WORK TO COMPLETE - Copy each line of the records below that mentions the word "現代中国の見方".

EXTRACTED MATERIAL -
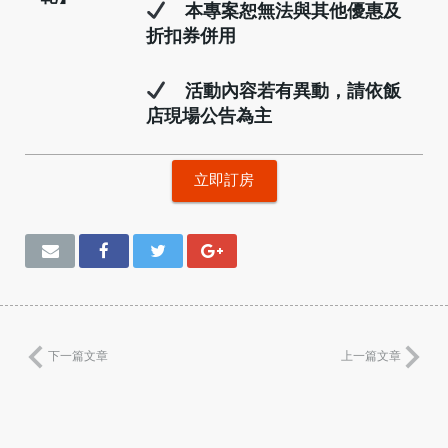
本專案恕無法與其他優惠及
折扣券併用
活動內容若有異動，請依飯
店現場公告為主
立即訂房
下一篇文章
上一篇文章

==

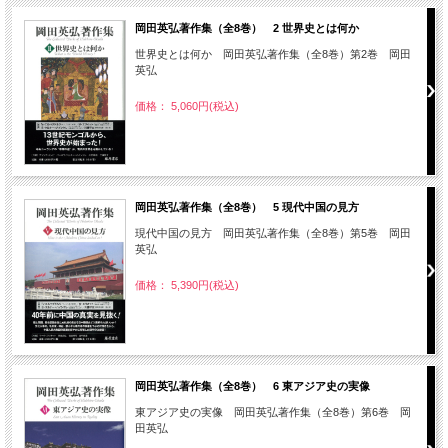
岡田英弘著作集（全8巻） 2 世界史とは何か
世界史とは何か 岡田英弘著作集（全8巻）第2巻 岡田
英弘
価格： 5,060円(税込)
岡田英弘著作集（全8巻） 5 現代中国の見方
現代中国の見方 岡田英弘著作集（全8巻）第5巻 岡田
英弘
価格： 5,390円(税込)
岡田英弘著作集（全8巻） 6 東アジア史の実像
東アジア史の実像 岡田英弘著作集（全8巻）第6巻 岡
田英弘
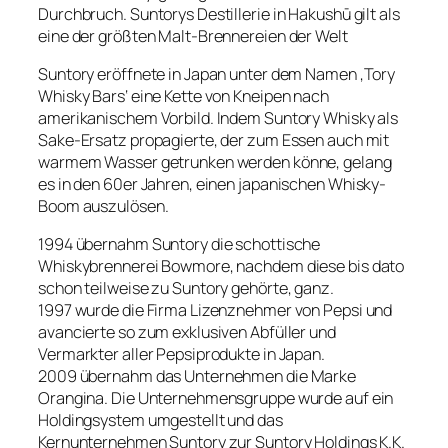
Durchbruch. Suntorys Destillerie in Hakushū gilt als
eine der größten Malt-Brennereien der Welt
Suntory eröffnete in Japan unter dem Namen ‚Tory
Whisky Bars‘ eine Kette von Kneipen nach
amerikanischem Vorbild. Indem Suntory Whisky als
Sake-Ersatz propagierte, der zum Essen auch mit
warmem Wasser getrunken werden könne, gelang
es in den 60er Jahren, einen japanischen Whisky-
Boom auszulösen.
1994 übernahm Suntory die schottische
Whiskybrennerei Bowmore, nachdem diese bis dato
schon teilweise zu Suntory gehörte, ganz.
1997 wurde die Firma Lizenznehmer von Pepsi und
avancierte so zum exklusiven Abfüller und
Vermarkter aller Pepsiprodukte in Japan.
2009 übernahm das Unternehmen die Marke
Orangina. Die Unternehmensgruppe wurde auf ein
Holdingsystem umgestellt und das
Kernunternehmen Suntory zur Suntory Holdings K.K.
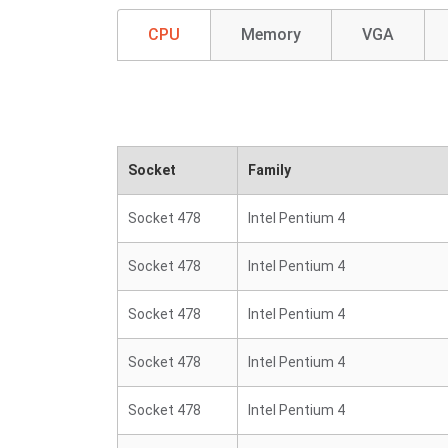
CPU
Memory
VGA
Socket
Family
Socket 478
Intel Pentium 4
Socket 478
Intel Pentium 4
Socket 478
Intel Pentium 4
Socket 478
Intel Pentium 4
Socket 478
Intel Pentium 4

---

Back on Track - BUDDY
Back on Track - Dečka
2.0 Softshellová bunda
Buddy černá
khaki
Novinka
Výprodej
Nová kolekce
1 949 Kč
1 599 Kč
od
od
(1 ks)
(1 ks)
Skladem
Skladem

TASK OUTPUT -
岡田英弘著作集（全8巻） 5 現代中国の見方
現代中国の見方 岡田英弘著作集（全8巻）第5巻 岡田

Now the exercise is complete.